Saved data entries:
_ _ _ _ _ _ _

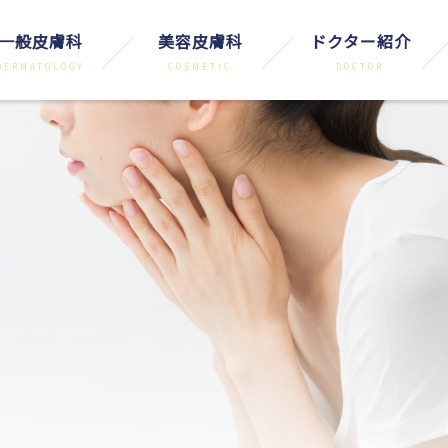
一般皮膚科
美容皮膚科
ドクター紹介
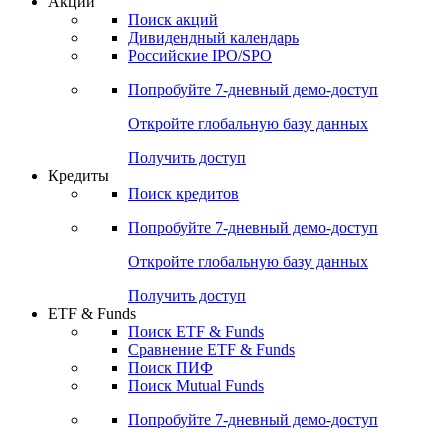
Акции
Поиск акций
Дивидендный календарь
Российские IPO/SPO
Попробуйте
7-дневный
демо-доступ
Откройте глобальную базу данных
Получить доступ
Кредиты
Поиск кредитов
Попробуйте
7-дневный
демо-доступ
Откройте глобальную базу данных
Получить доступ
ETF & Funds
Поиск ETF & Funds
Сравнение ETF & Funds
Поиск ПИФ
Поиск Mutual Funds
Попробуйте
7-дневный
демо-доступ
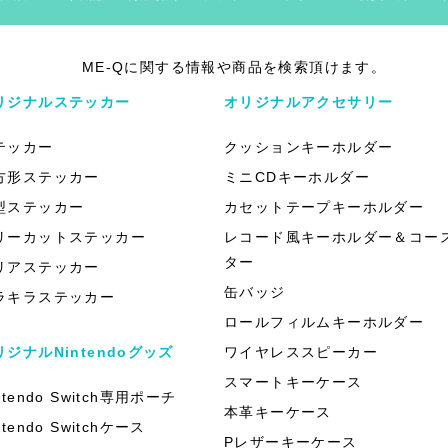
ME-Qに関する情報や商品を検索頂けます。
リジナルステッカー
オリジナルアクセサリー
テッカー
クッションキーホルダー
方形ステッカー
ミニCDキーホルダー
型ステッカー
カセットテープキーホルダー
リーカットステッカー
レコード風キーホルダー＆コー
ター
リアステッカー
缶バッジ
ラキラステッカー
ロールフィルムキーホルダー
リジナルNintendoグッズ
ワイヤレススピーカー
スマートキーケース
ntendo Switch専用ポーチ
本革キーケース
ntendo Switchケース
Pレザーキーケース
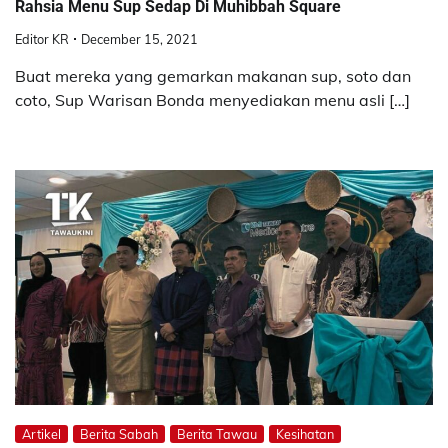
Rahsia Menu Sup Sedap Di Muhibbah Square
Editor KR
December 15, 2021
Buat mereka yang gemarkan makanan sup, soto dan
coto, Sup Warisan Bonda menyediakan menu asli […]
Artikel
Berita Sabah
Berita Tawau
Kesihatan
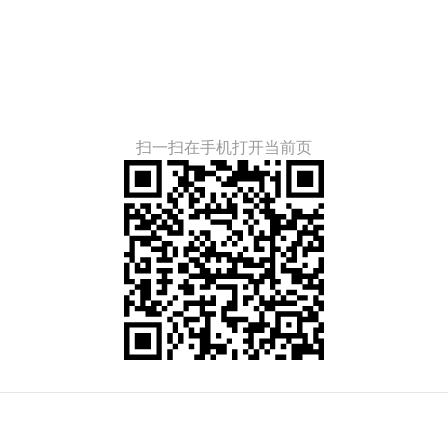
扫一扫在手机打开当前页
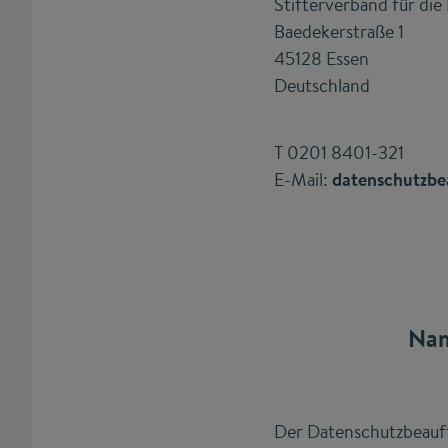
Stifterverband für die
Baedekerstraße 1
45128 Essen
Deutschland
T 0201 8401-321
E-Mail:
datenschutzbe
Nam
Der Datenschutzbeauft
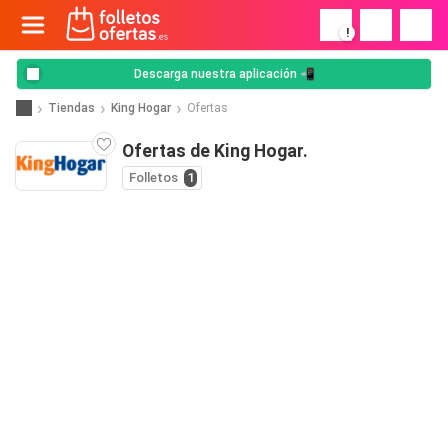
!
Descarga nuestra aplicación 📲
Tiendas
King Hogar
Ofertas
Ofertas de King Hogar.
Folletos
1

_ _ _ _ _ _ _

**REQUIREMENT**
Each entry above must be repeated word for word, minus its images.

**EXERCISE RESULT**
一般皮膚科
美容皮膚科
ドクター紹介
Акции
Поиск акций
Дивидендный календарь
Российские IPO/SPO
Попробуйте
7-дневный
демо-доступ
Откройте глобальную базу данных
Получить доступ
Кредиты
Поиск кредитов
Попробуйте
7-дневный
демо-доступ
Откройте глобальную базу данных
Получить доступ
ETF & Funds
Поиск ETF & Funds
Сравнение ETF & Funds
Поиск ПИФ
Поиск Mutual Funds
Попробуйте
7-дневный
демо-доступ
ME-Qに関する情報や商品を検索頂けます。
リジナルステッカー
オリジナルアクセサリー
テッカー
クッションキーホルダー
方形ステッカー
ミニCDキーホルダー
型ステッカー
カセットテープキーホルダー
リーカットステッカー
レコード風キーホルダー＆コー
ター
リアステッカー
缶バッジ
ラキラステッカー
ロールフィルムキーホルダー
リジナルNintendoグッズ
ワイヤレススピーカー
スマートキーケース
ntendo Switch専用ポーチ
本革キーケース
ntendo Switchケース
Pレザーキーケース
Rahsia Menu Sup Sedap Di Muhibbah Square
Editor KR
December 15, 2021
Buat mereka yang gemarkan makanan sup, soto dan
coto, Sup Warisan Bonda menyediakan menu asli […]
Artikel
Berita Sabah
Berita Tawau
Kesihatan
扫一扫在手机打开当前页
Stifterverband für die
Baedekerstraße 1
45128 Essen
Deutschland
T 0201 8401-321
E-Mail:
datenschutzbe
Nam
Der Datenschutzbeauft
!
Descarga nuestra aplicación 📲
Tiendas
King Hogar
Ofertas
Ofertas de King Hogar.
Folletos
1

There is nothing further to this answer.